Print verbatim the lines from the beginning of the entries through the line containing "generisches ICC-Display- oder -Drucke", both ends included. Pictures should be left out.

[[ RECORDS SUPPLIED open ]]

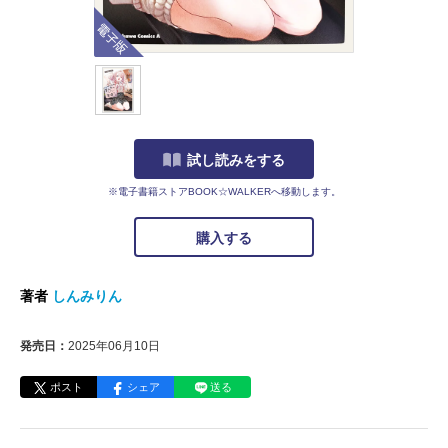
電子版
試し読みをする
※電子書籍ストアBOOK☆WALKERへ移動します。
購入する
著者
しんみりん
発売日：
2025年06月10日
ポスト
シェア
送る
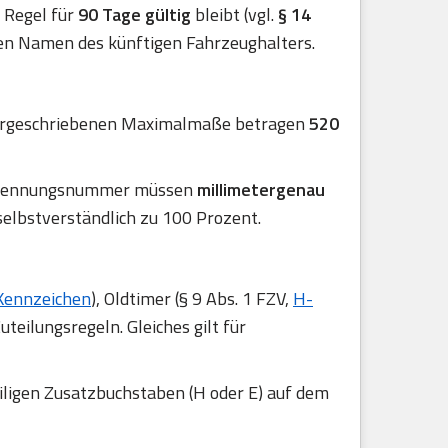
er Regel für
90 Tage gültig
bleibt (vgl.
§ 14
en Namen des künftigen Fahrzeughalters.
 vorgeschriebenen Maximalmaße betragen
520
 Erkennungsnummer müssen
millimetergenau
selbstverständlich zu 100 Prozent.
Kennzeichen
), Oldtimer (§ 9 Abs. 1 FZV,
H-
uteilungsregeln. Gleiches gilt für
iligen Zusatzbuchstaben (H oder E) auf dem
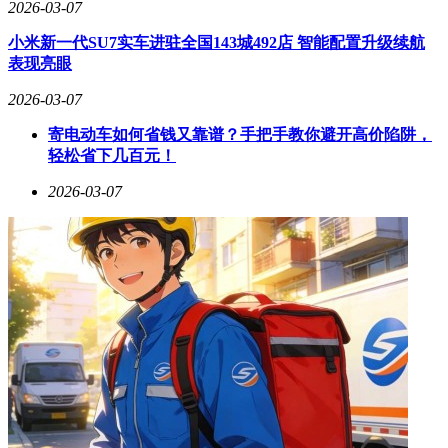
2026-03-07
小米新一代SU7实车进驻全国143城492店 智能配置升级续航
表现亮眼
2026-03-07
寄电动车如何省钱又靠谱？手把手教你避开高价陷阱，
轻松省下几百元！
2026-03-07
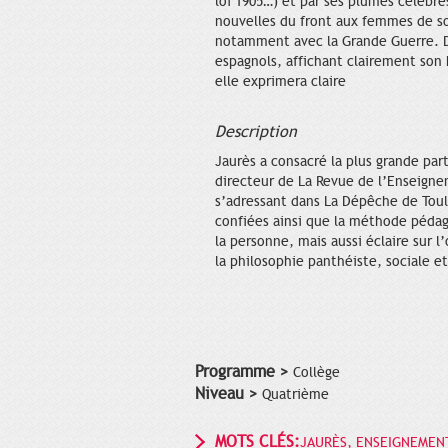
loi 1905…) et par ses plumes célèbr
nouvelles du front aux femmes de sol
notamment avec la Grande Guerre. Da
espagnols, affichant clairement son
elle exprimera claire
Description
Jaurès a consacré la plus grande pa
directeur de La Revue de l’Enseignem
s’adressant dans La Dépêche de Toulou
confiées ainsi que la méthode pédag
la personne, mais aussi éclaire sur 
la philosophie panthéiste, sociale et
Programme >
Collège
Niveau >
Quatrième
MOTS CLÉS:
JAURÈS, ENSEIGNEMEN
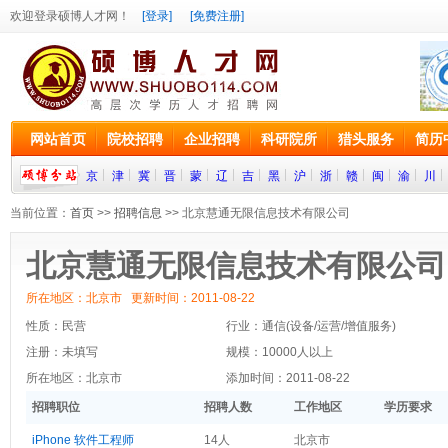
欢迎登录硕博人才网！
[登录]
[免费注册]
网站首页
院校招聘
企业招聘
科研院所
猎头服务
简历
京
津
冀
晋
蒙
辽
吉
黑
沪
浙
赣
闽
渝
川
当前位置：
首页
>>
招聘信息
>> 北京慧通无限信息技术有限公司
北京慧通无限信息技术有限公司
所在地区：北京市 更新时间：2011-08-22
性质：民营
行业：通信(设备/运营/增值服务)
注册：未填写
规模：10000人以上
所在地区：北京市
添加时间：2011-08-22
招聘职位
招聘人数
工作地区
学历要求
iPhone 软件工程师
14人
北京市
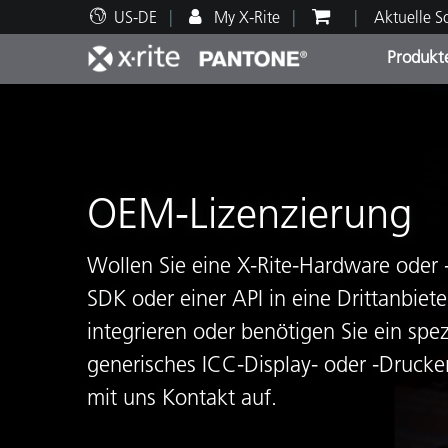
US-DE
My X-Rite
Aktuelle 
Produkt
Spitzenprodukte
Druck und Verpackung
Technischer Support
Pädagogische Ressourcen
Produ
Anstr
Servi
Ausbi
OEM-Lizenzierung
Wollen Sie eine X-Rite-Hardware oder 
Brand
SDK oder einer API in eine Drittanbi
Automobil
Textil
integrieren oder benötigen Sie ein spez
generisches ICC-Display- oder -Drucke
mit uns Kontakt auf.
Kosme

[[ RECORDS SUPPLIED closed ]]

TASK ANSWER –
電子版
試し読みをする
※電子書籍ストアBOOK☆WALKERへ移動します。
購入する
著者
しんみりん
発売日：
2025年06月10日
ポスト
シェア
送る
er Regel für
90 Tage gültig
bleibt (vgl.
§ 14
en Namen des künftigen Fahrzeughalters.
 vorgeschriebenen Maximalmaße betragen
520
 Erkennungsnummer müssen
millimetergenau
selbstverständlich zu 100 Prozent.
Kennzeichen
), Oldtimer (§ 9 Abs. 1 FZV,
H-
uteilungsregeln. Gleiches gilt für
iligen Zusatzbuchstaben (H oder E) auf dem
2026-03-07
小米新一代SU7实车进驻全国143城492店 智能配置升级续航
表现亮眼
2026-03-07
寄电动车如何省钱又靠谱？手把手教你避开高价陷阱，
轻松省下几百元！
2026-03-07
loi 1905…) et par ses plumes célèbr
nouvelles du front aux femmes de sol
notamment avec la Grande Guerre. Da
espagnols, affichant clairement son
elle exprimera claire
Description
Jaurès a consacré la plus grande pa
directeur de La Revue de l’Enseignem
s’adressant dans La Dépêche de Toulou
confiées ainsi que la méthode pédag
la personne, mais aussi éclaire sur 
la philosophie panthéiste, sociale et
Programme >
Collège
Niveau >
Quatrième
MOTS CLÉS:
JAURÈS, ENSEIGNEMEN
欢迎登录硕博人才网！
[登录]
[免费注册]
网站首页
院校招聘
企业招聘
科研院所
猎头服务
简历
京
津
冀
晋
蒙
辽
吉
黑
沪
浙
赣
闽
渝
川
当前位置：
首页
>>
招聘信息
>> 北京慧通无限信息技术有限公司
北京慧通无限信息技术有限公司
所在地区：北京市 更新时间：2011-08-22
性质：民营
行业：通信(设备/运营/增值服务)
注册：未填写
规模：10000人以上
所在地区：北京市
添加时间：2011-08-22
招聘职位
招聘人数
工作地区
学历要求
iPhone 软件工程师
14人
北京市
US-DE
My X-Rite
Aktuelle 
Produkt
Spitzenprodukte
Druck und Verpackung
Technischer Support
Pädagogische Ressourcen
Produ
Anstr
Servi
Ausbi
OEM-Lizenzierung
Wollen Sie eine X-Rite-Hardware oder 
Brand
SDK oder einer API in eine Drittanbi
Automobil
Textil
integrieren oder benötigen Sie ein spez
generisches ICC-Display- oder -Drucke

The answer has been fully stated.